Vic knew he wasn’t getting anywhere. “Speaking of dangerous, are you hungry?”
“I’m starving to death. Could that be civilization up ahead?” She tugged at his sleeve and they headed toward the lights.
Black Martin’s sleepy downtown was all of four blocks long and two blocks wide. But the early twentieth-century architecture along Main Street was rather grand for a city of its size, a collection of attractive buildings from a bygone era when the town was flush with money from textiles and agriculture and catered to soldiers looking for nightlife. Handsome pre-World War II facades sheltered too many empty storefronts, victims of the recession that had hit Black Martin harder than any other area of the state.
The county had the highest unemployment rate in Virginia. Since the Army had pulled out of the nearby base a few years back, Black Martin had become the kind of town where the sidewalks rolled up at six p.m. Only a couple of downtown restaurants were still open.
The first one was a café named Good Eats. The menu in the window featured Southern comfort food, like chicken-fried steak and vanilla tapioca pudding. It was brightly lit and half full of sedate senior citizens.
“What do you think?” Vic asked. “Is Good Eats good enough for us?”
“I feel my hair turning blue at the very suggestion. Not a good color choice under the circumstances.”
Chapter 5
La Puerta Roja, the Mexican cantina across the street, seemed to be the only happening place in Black Martin. Multicolored lights beckoned to Lacey and Vic, and when the front door opened, they heard the blare of mariachi music.
“Now this is more like it,” Vic said.
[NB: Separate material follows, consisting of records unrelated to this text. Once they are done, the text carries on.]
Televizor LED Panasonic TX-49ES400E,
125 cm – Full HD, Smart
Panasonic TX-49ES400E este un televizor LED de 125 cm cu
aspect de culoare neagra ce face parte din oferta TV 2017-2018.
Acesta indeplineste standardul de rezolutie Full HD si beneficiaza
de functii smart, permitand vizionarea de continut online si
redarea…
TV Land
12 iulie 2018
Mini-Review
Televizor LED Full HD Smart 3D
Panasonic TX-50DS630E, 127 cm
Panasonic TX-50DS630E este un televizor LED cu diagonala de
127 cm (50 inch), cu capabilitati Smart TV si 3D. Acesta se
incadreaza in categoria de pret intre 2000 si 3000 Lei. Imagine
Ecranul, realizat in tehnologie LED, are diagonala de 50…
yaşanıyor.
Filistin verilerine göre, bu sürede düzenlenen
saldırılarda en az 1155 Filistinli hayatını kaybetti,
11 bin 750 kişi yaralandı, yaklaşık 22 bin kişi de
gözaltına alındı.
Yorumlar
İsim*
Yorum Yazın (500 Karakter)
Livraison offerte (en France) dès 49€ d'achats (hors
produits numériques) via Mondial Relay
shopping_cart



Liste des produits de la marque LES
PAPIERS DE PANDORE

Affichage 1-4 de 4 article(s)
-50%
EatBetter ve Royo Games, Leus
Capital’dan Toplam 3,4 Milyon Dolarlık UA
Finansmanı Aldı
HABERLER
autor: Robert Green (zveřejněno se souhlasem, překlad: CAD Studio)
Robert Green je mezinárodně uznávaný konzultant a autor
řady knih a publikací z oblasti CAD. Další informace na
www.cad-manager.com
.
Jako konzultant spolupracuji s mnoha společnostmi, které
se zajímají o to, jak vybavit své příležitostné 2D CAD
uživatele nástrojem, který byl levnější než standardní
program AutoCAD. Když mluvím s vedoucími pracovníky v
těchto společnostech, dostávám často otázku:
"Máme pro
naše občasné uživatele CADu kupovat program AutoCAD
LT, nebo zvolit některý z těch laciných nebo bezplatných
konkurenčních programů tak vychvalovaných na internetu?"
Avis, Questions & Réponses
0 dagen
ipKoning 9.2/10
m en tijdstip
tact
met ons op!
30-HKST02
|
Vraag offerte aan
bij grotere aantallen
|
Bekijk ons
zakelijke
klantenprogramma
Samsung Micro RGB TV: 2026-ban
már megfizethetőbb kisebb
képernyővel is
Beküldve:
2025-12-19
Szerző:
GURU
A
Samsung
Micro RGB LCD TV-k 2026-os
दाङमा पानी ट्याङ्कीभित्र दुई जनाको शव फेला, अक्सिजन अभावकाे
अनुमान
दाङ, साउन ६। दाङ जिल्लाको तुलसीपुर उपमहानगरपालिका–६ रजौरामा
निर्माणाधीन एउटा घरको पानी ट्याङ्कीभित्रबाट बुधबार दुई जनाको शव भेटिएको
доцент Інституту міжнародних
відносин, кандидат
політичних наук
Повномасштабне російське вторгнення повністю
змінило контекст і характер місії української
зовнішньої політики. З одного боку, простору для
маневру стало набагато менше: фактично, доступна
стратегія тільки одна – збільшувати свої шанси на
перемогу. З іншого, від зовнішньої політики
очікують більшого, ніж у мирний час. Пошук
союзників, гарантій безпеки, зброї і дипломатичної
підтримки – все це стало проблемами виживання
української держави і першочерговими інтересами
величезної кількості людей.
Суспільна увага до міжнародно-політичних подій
Inside, the place was warm and welcoming. The aroma of sizzling fajitas filled the air. Pitchers of margaritas were flowing. The décor was bright. Little pink and red cupids wearing mariachi hats hung from the ceiling. Signs invited them to the St. Valentine’s Day fiesta.
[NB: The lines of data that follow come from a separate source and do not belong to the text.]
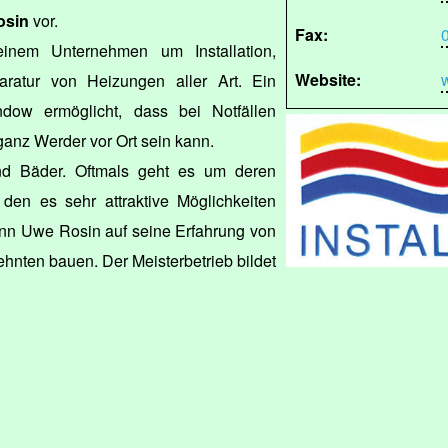
osin
vor.
Fax:
inem Unternehmen um Installation,
Website:
ratur von Heizungen aller Art. Ein
ndow ermöglicht, dass bei Notfällen
ganz Werder vor Ort sein kann.
nd Bäder. Oftmals geht es um deren
 den es sehr attraktive Möglichkeiten
kann Uwe Rosin auf seine Erfahrung von
hnten bauen. Der Meisterbetrieb bildet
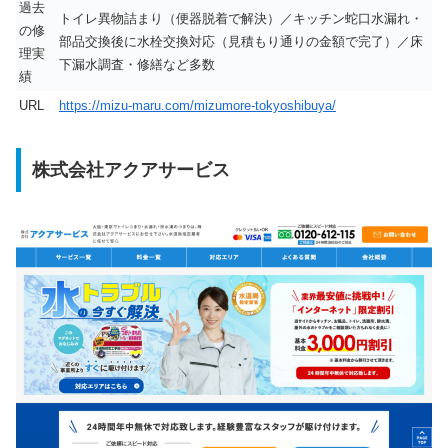
過去
トイレ異物詰まり（便器脱着で解決）／キッチン蛇口水漏れ・
の修
部品交換後に水栓交換対応（見積もり通りの金額で完了）／床
理実
下漏水調査・修繕など多数
績
URL
https://mizu-maru.com/mizumore-tokyoshibuya/
株式会社アクアサービス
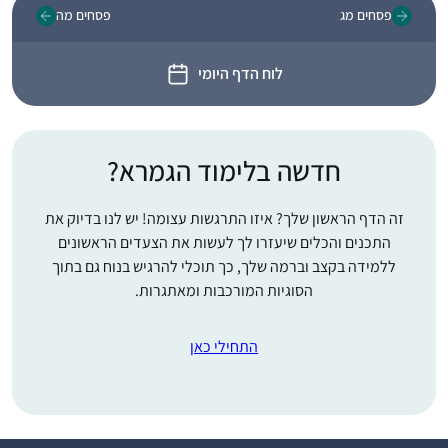
פסחים מג
פסחים מה
לוח הדף היומי
חדשה בלימוד הגמרא?
זה הדף הראשון שלך? איזו התרגשות עצומה! יש לנו בדיוק את
התכנים והכלים שיעזרו לך לעשות את הצעדים הראשונים
ללמידה בקצב וברמה שלך, כך תוכלי להרגיש בנוח גם בתוך
הסוגיות המורכבות ומאתגרות.
התחילי כאן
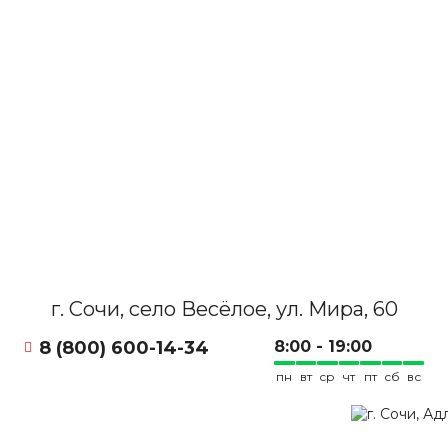
г. Сочи, село Весёлое, ул. Мира, 60
8 (800) 600-14-34
8:00 - 19:00
пн
вт
ср
чт
пт
сб
вс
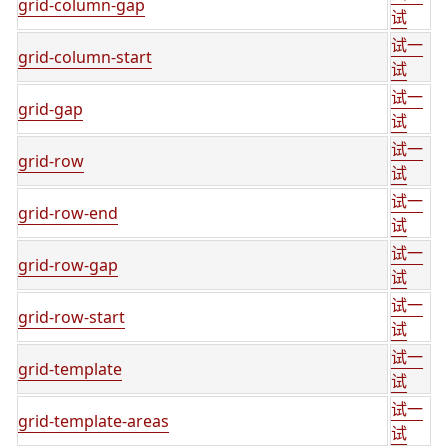
grid-column-gap
试
试一
grid-column-start
试
试一
grid-gap
试
试一
grid-row
试
试一
grid-row-end
试
试一
grid-row-gap
试
试一
grid-row-start
试
试一
grid-template
试
试一
grid-template-areas
试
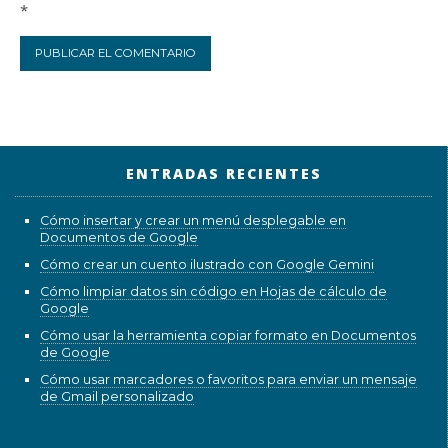
*
ENTRADAS RECIENTES
Cómo insertar y crear un menú desplegable en
Documentos de Google
Cómo crear un cuento ilustrado con Google Gemini
Cómo limpiar datos sin código en Hojas de cálculo de
Google
Cómo usar la herramienta copiar formato en Documentos
de Google
Cómo usar marcadores o favoritos para enviar un mensaje
de Gmail personalizado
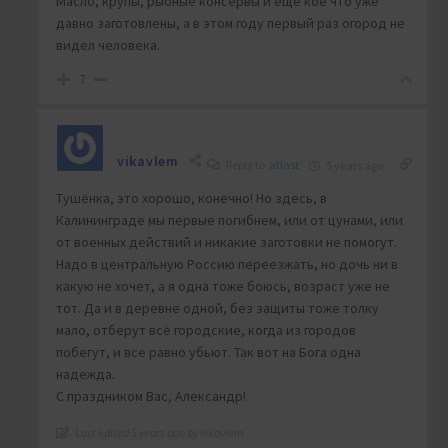
Масло, крупы, рыбные консервы и ещё кое что уже
давно заготовлены, а в этом году первый раз огород не
видел человека.
7
vikavlem
Reply to
atlast
5 years ago
Тушёнка, это хорошо, конечно! Но здесь, в
Калининграде мы первые погибнем, или от цунами, или
от военных действий и никакие заготовки не помогут.
Надо в центральную Россию переезжать, но дочь ни в
какую не хочет, а я одна тоже боюсь, возраст уже не
тот. Да и в деревне одной, без защиты тоже толку
мало, отберут всё городские, когда из городов
побегут, и все равно убьют. Так вот на Бога одна
надежда.
С праздником Вас, Александр!
Last edited 5 years ago by vikavlem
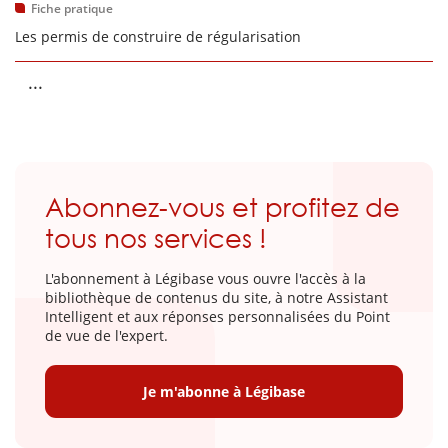
Fiche pratique
Les permis de construire de régularisation
...
Abonnez-vous et profitez de
tous nos services !
L'abonnement à Légibase vous ouvre l'accès à la
bibliothèque de contenus du site, à notre Assistant
Intelligent et aux réponses personnalisées du Point
de vue de l'expert.
Je m'abonne à Légibase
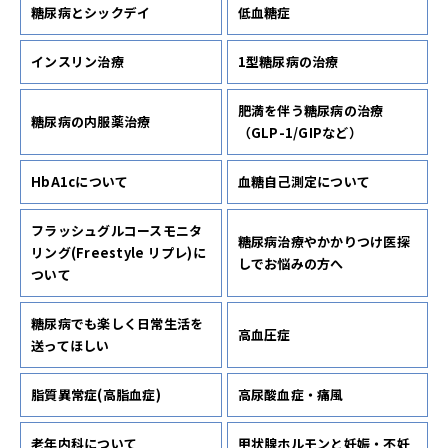
糖尿病とシックデイ
低血糖症
インスリン治療
1型糖尿病の治療
肥満を伴う糖尿病の治療
糖尿病の内服薬治療
（GLP-1/GIPなど）
HbA1cについて
血糖自己測定について
フラッシュグルコースモニタ
糖尿病治療やかかりつけ医探
リング(Freestyle リプレ)に
しでお悩みの方へ
ついて
糖尿病でも楽しく日常生活を
高血圧症
送ってほしい
脂質異常症(高脂血症)
高尿酸血症・痛風
老年内科について
甲状腺ホルモンと妊娠・不妊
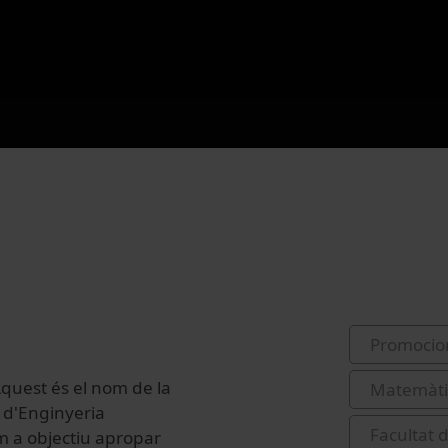
Promocio
 Aquest és el nom de la
Matemàt
 d'Enginyeria
Facultat 
m a objectiu apropar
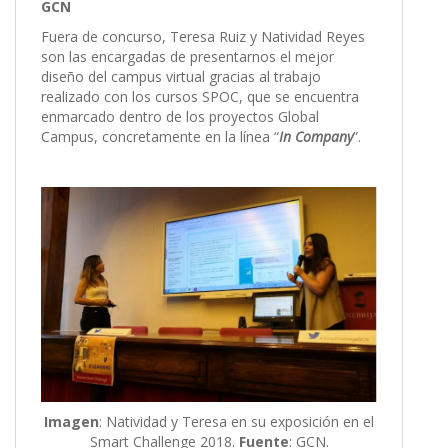
GCN
Fuera de concurso, Teresa Ruiz y Natividad Reyes
son las encargadas de presentarnos el mejor
diseño del campus virtual gracias al trabajo
realizado con los cursos SPOC, que se encuentra
enmarcado dentro de los proyectos Global
Campus, concretamente en la línea “
In Company
”.
Imagen
: Natividad y Teresa en su exposición en el
Smart Challenge 2018.
Fuente
: GCN.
Lacey and Vic headed for an open table near the bar. They recognized some of the Dominion Velvet factory workers. Apparently they’d come straight from the factory to spread the news of Rod Gibbs’s blue death.
So much for the cops’ warnings to keep it quiet,
Lacey thought.
“That’s right. He was Midnight Blue! How’s that for a send-off?” someone was saying.
“It’ll always be midnight for Rod now,” someone else replied.
Lacey craned her neck to see who was speaking, but she couldn’t tell. The remark was swallowed up by laughter. Those who witnessed the body were already instant celebrities, and if they weren’t toasting the dead man, they were certainly roasting him.
“I swear the devil himself came for Rod Gibbs,” someone said. “He was stabbed with a pitchfork! I saw the marks myself.” There was more laughter.
“No, really, he had a hole in his chest. I’m just saying,” the voice insisted.
Lacey turned to Vic. “Eyewitness to a pitchfork murder,” she said. “Satan sought for questioning. Details at eleven.”
“This may be a reporter’s dream, Lacey, but it could turn ugly fast.”
“Don’t worry, honey. If I smell sulfur instead of mesquite, I am out of here.”
“Anyone ever tell you you’re a smart-ass?”
“Yes, I believe there was a certain police chief, Victor Donovan, but that was a long time ago.” Lacey flashed her most dazzling smile.